About this task: Should an entry contain an image, leave the image out and repeat the entry's text exactly.

[Data excerpts]
----
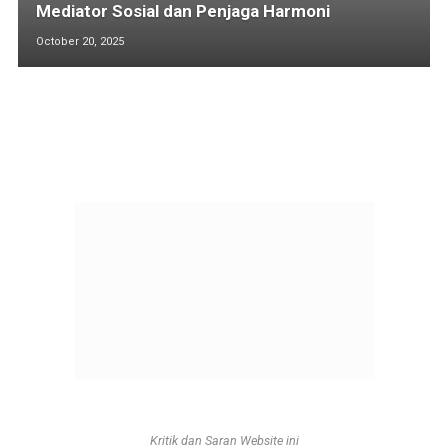
Mediator Sosial dan Penjaga Harmoni
October 20, 2025
Kritik dan Saran Website ini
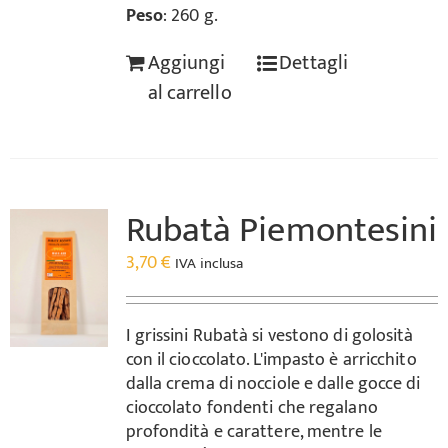
Peso
: 260 g.
Aggiungi
Dettagli
al carrello
Rubatà Piemontesini
3,70
€
IVA inclusa
I grissini Rubatà si vestono di golosità
con il cioccolato. L'impasto è arricchito
dalla crema di nocciole e dalle gocce di
cioccolato fondenti che regalano
profondità e carattere, mentre le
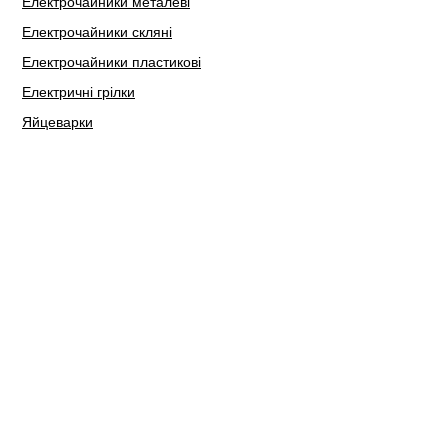
Електрочайники металеві
Електрочайники скляні
Електрочайники пластикові
Електричні грілки
Яйцеварки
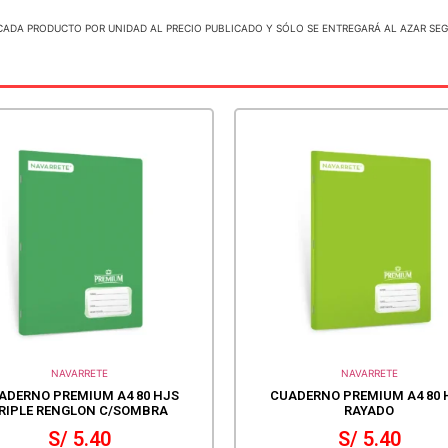
CADA PRODUCTO POR UNIDAD AL PRECIO PUBLICADO Y SÓLO SE ENTREGARÁ AL AZAR SE
NAVARRETE
NAVARRETE
ADERNO PREMIUM A4 80 HJS
CUADERNO PREMIUM A4 80 
RIPLE RENGLON C/SOMBRA
RAYADO
S/
5.40
S/
5.40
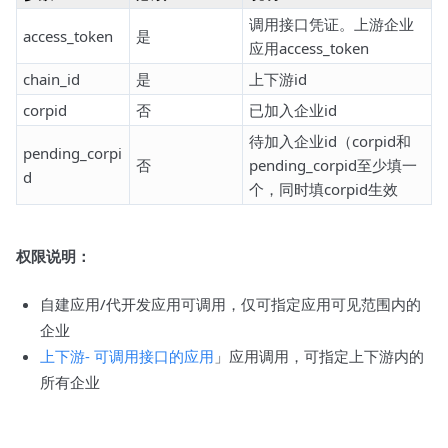
调用接口凭证。上游企业
access_token
是
应用access_token
chain_id
是
上下游id
corpid
否
已加入企业id
待加入企业id（corpid和
pending_corpi
否
pending_corpid至少填一
d
个，同时填corpid生效
权限说明：
自建应用/代开发应用可调用，仅可指定应用可见范围内的
企业
上下游- 可调用接口的应用
」应用调用，可指定上下游内的
所有企业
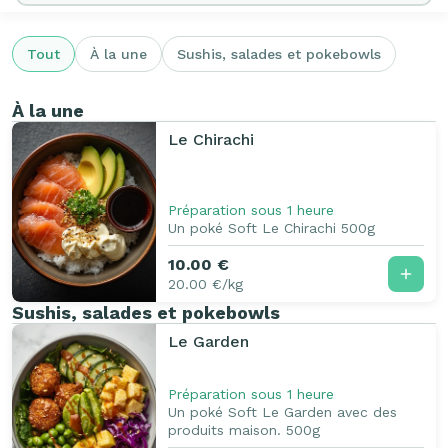
Tout
À la une
Sushis, salades et pokebowls
À la une
Le Chirachi
Préparation sous 1 heure
Un poké Soft Le Chirachi 500g
10.00 €
20.00 €/kg
Sushis, salades et pokebowls
Le Garden
Préparation sous 1 heure
Un poké Soft Le Garden avec des
produits maison. 500g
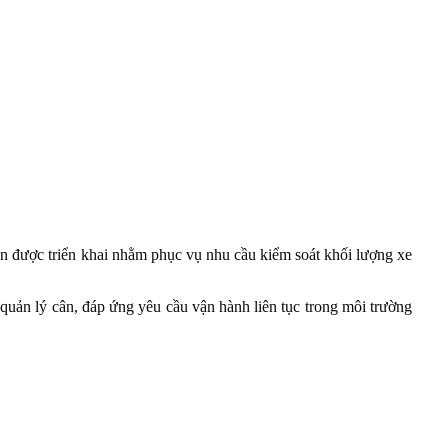
được triển khai nhằm phục vụ nhu cầu kiểm soát khối lượng xe
 quản lý cân, đáp ứng yêu cầu vận hành liên tục trong môi trường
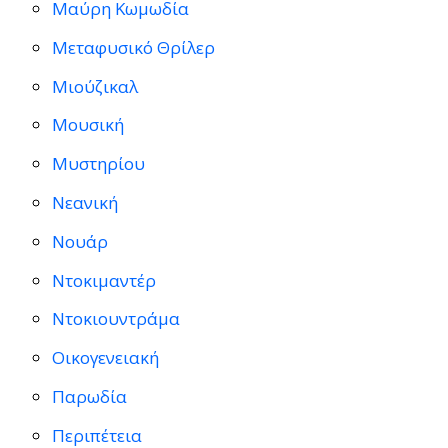
Μαύρη Κωμωδία
Μεταφυσικό Θρίλερ
Μιούζικαλ
Μουσική
Μυστηρίου
Νεανική
Νουάρ
Ντοκιμαντέρ
Ντοκιουντράμα
Οικογενειακή
Παρωδία
Περιπέτεια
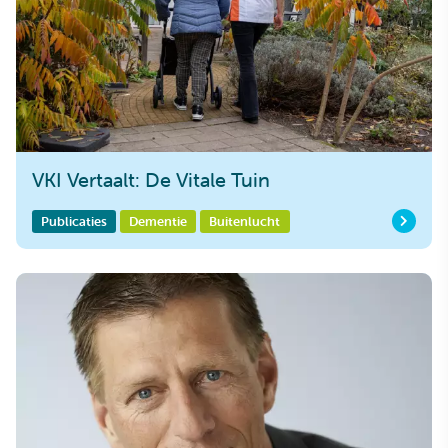
VKI Vertaalt: De Vitale Tuin
Publicaties
Dementie
Buitenlucht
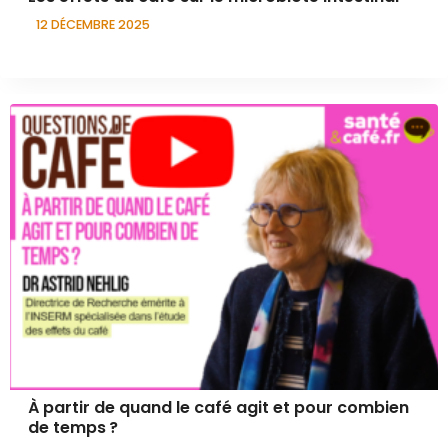
12 DÉCEMBRE 2025
À partir de quand le café agit et pour combien
de temps ?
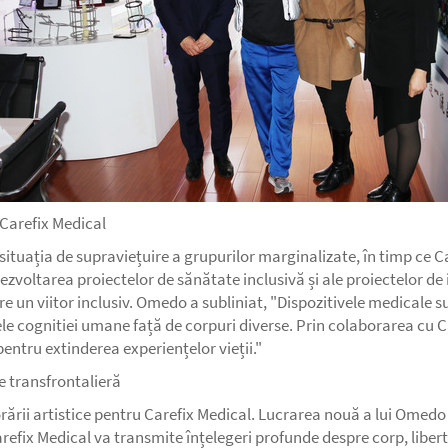
 Carefix Medical
tuația de supraviețuire a grupurilor marginalizate, în timp ce Car
dezvoltarea proiectelor de sănătate inclusivă și ale proiectelor de
espre un viitor inclusiv. Omedo a subliniat, "Dispozitivele medical
itele cognitiei umane față de corpuri diverse. Prin colaborarea cu C
 pentru extinderea experiențelor vieții."
ie transfrontalieră
ării artistice pentru Carefix Medical. Lucrarea nouă a lui Omedo 
refix Medical va transmite înțelegeri profunde despre corp, libert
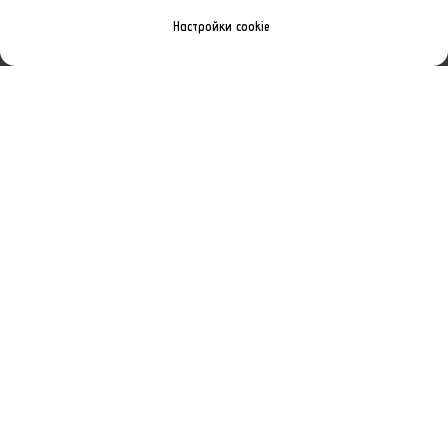
Настройки cookie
----
Solution to the problem:
Mediator Sosial dan Penjaga Harmoni
October 20, 2025
Kritik dan Saran Website ini
Peso
: 260 g.
Aggiungi
Dettagli
al carrello
Rubatà Piemontesini
3,70
€
IVA inclusa
I grissini Rubatà si vestono di golosità
con il cioccolato. L'impasto è arricchito
dalla crema di nocciole e dalle gocce di
cioccolato fondenti che regalano
profondità e carattere, mentre le
Електрочайники металеві
Електрочайники скляні
Електрочайники пластикові
Електричні грілки
Яйцеварки
CADA PRODUCTO POR UNIDAD AL PRECIO PUBLICADO Y SÓLO SE ENTREGARÁ AL AZAR SE
NAVARRETE
NAVARRETE
ADERNO PREMIUM A4 80 HJS
CUADERNO PREMIUM A4 80 
RIPLE RENGLON C/SOMBRA
RAYADO
S/
5.40
S/
5.40
调用接口凭证。上游企业
access_token
是
应用access_token
chain_id
是
上下游id
corpid
否
已加入企业id
待加入企业id（corpid和
pending_corpi
否
pending_corpid至少填一
d
个，同时填corpid生效
权限说明：
自建应用/代开发应用可调用，仅可指定应用可见范围内的
企业
上下游- 可调用接口的应用
」应用调用，可指定上下游内的
所有企业
Tout
À la une
Sushis, salades et pokebowls
À la une
Le Chirachi
Préparation sous 1 heure
Un poké Soft Le Chirachi 500g
10.00 €
20.00 €/kg
Sushis, salades et pokebowls
Le Garden
Préparation sous 1 heure
Un poké Soft Le Garden avec des
produits maison. 500g
được triển khai nhằm phục vụ nhu cầu kiểm soát khối lượng xe
 quản lý cân, đáp ứng yêu cầu vận hành liên tục trong môi trường
Μαύρη Κωμωδία
Μεταφυσικό Θρίλερ
Μιούζικαλ
Μουσική
Μυστηρίου
Νεανική
Νουάρ
Ντοκιμαντέρ
Ντοκιουντράμα
Οικογενειακή
Παρωδία
Περιπέτεια
VKI Vertaalt: De Vitale Tuin
Publicaties
Dementie
Buitenlucht
12 DÉCEMBRE 2025
À partir de quand le café agit et pour combien
de temps ?
 Carefix Medical
tuația de supraviețuire a grupurilor marginalizate, în timp ce Car
dezvoltarea proiectelor de sănătate inclusivă și ale proiectelor de
espre un viitor inclusiv. Omedo a subliniat, "Dispozitivele medical
itele cognitiei umane față de corpuri diverse. Prin colaborarea cu C
 pentru extinderea experiențelor vieții."
ie transfrontalieră
ării artistice pentru Carefix Medical. Lucrarea nouă a lui Omedo 
refix Medical va transmite înțelegeri profunde despre corp, libert
Настройки cookie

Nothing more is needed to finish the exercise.